Getting Started
Fast Sub helps you create subtitles from local video or audio files.
The desktop app is designed for local-first workflows:
- Generate original-language subtitles from a local media file.
- Translate subtitles with a local model, web provider, or API provider.
- Create bilingual subtitles.
- Burn subtitles into a video.
- Keep local workflows private by default.
Current Release Status
The current validated desktop build is Windows x64.
- Windows installer: supported for internal release-candidate testing.
- Windows portable zip: supported for internal release-candidate testing.
- macOS arm64 dmg: planned, but must be built and tested on a macOS arm64 release machine.
Windows builds are currently unsigned preview builds. Windows may show SmartScreen or antivirus reputation warnings until code signing is configured.
What Fast Sub Is Good At
Use Fast Sub when you want to:
- Create an SRT subtitle file from a local audio or video file.
- Translate an existing subtitle or text file.
- Generate original and translated subtitles in one workflow.
- Burn subtitles into a new video file.
- Keep media and subtitle text local unless you explicitly choose a remote provider.
Fast Sub is not currently a full subtitle editor like Subtitle Edit. It does not yet focus on hand-editing every cue, waveform editing, visual synchronization, manual spell-checking, or subtitle format conversion across dozens of formats.
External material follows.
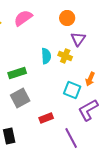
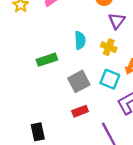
yellow cross: (65, 56) -> (109, 47), moved
gray square: (20, 98) -> (79, 81), moved

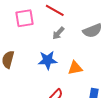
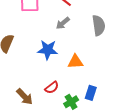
gray semicircle: (92, 31) -> (99, 25), turned -84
If you need manual timing correction or detailed line-by-line subtitle editing, use a dedicated subtitle editor after Fast Sub generates the first draft.
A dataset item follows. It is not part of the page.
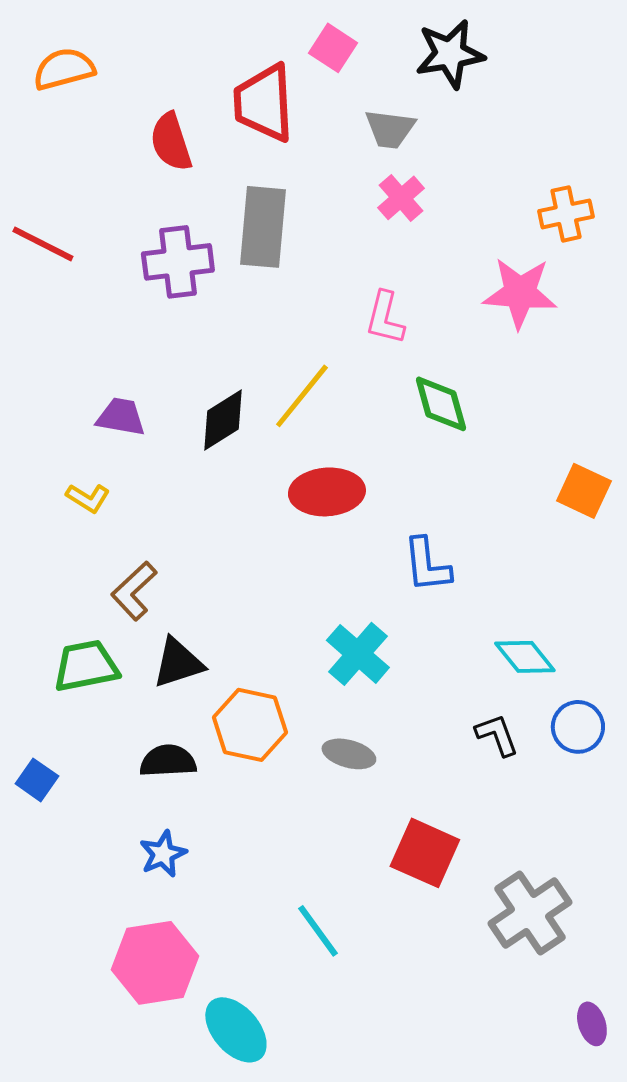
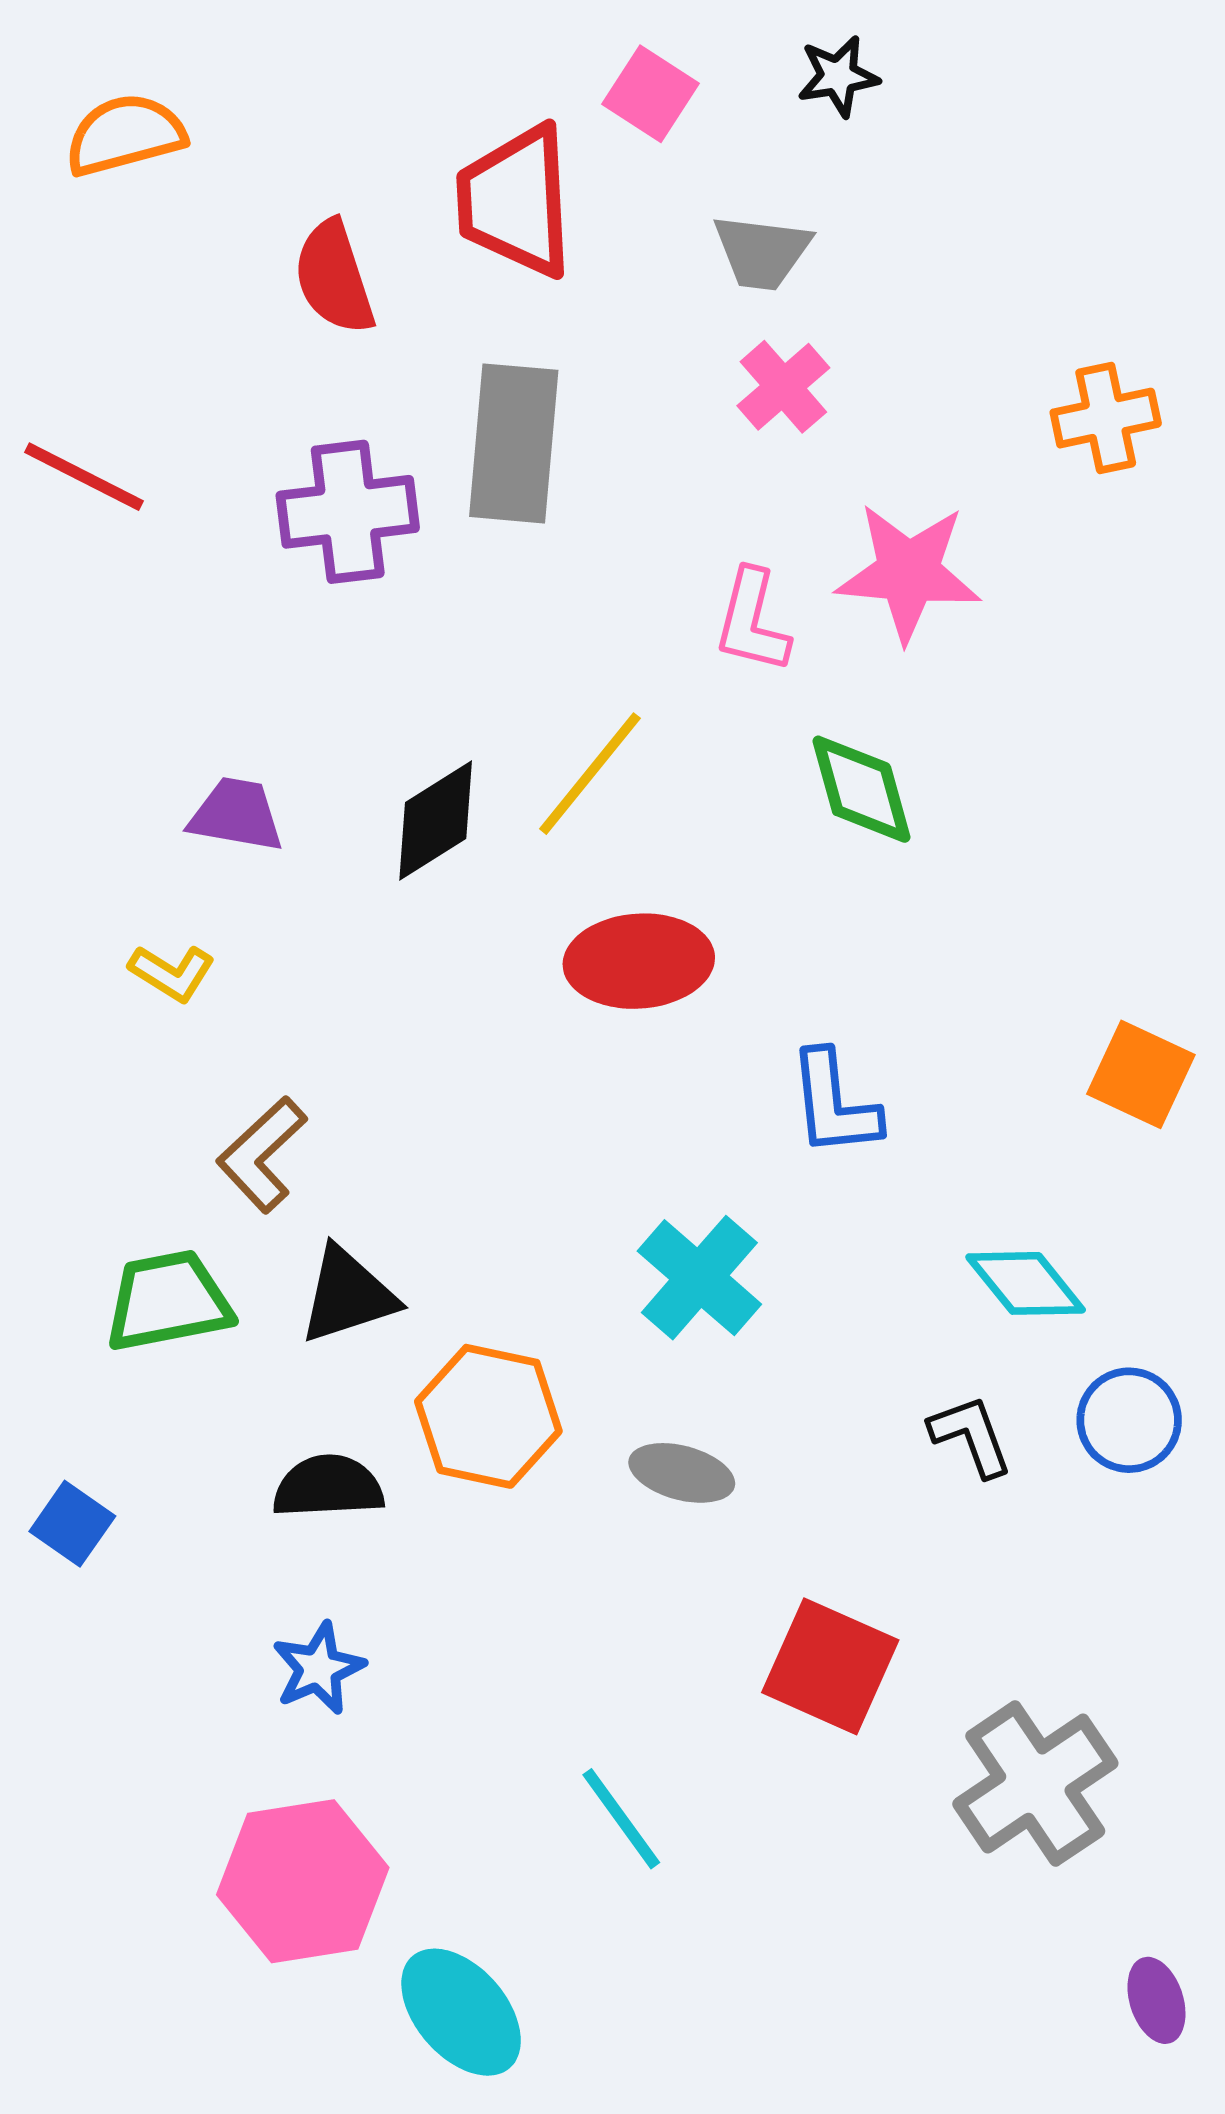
black star: (450, 54) -> (838, 76), moved, size x0.6
pink star: (520, 293) -> (908, 572), moved
orange square: (584, 491) -> (1141, 1074), moved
What Is Local And What Is Remote
Local workflows:
- Local Faster Whisper transcription.
- whisper.cpp transcription.
- Local NLLB translation.
- FFmpeg burn-in.
Remote or external workflows:
- OpenAI-compatible speech-to-text.
- OpenAI-compatible chat translation.
- Web translation providers.
Remote providers are never used silently. You must explicitly select and confirm them before media or subtitle text is uploaded.
Main Screens
The desktop app is organized around a few practical areas:
| Area | Use it for |
|---|---|
| Setup / environment check | Confirm FFmpeg, models, local providers, and diagnostics. |
| Generate subtitles | Add media and create original-language subtitles. |
| Translate subtitles / text | Translate existing SRT/TXT/Markdown-like text inputs. |
| Models | Install or verify ASR and translation models. |
| Providers | Configure local, API, and web providers. |
| Queue / history | Review running, completed, failed, or cancelled jobs. |
| Diagnostics | Inspect redacted app, daemon, model, and dependency status. |
First Run Overview
On first run, check:
- FFmpeg/FFprobe availability.
- Local ASR provider readiness.
- Default ASR model availability.
- Local translation provider readiness.
- Default NLLB translation model availability.
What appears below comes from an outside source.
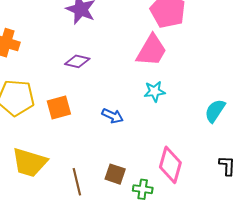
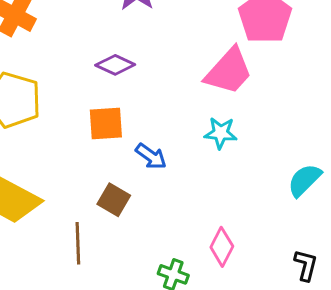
orange square: (59, 108) -> (106, 123), moved
pink diamond: (170, 165) -> (222, 247), size x0.7
brown square: (115, 174) -> (114, 200), moved

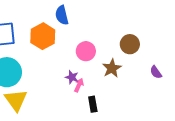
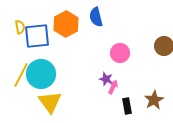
orange hexagon: (43, 36) -> (66, 24), moved
brown star: (112, 68) -> (154, 100), moved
Models are not included in the installer. The app downloads models into the local model store when you choose to install them.
Recommended First Task
Start with a short audio or video file and generate original-language subtitles first. After that succeeds, try translation or bilingual subtitles.
Recommended first test:
- Open the app.
- Confirm the setup screen does not show blocking dependency errors.
- Install the default small ASR model if prompted.
- Add a short audio or video file.
- Generate original-language subtitles.
- Open the generated SRT.
- Only after this works, install the translation model or configure an API provider.
Output Files
Fast Sub writes new output files instead of modifying your input media. Depending on the workflow, outputs may include:
- Original-language
.srt. - Translated
.srt. - Bilingual
.srt. - Translated
.txt. - Burned-in video output.
If a workflow fails, open the job details and diagnostics instead of retrying blindly. Most failures are caused by missing models, missing FFmpeg, provider configuration, or output path permissions.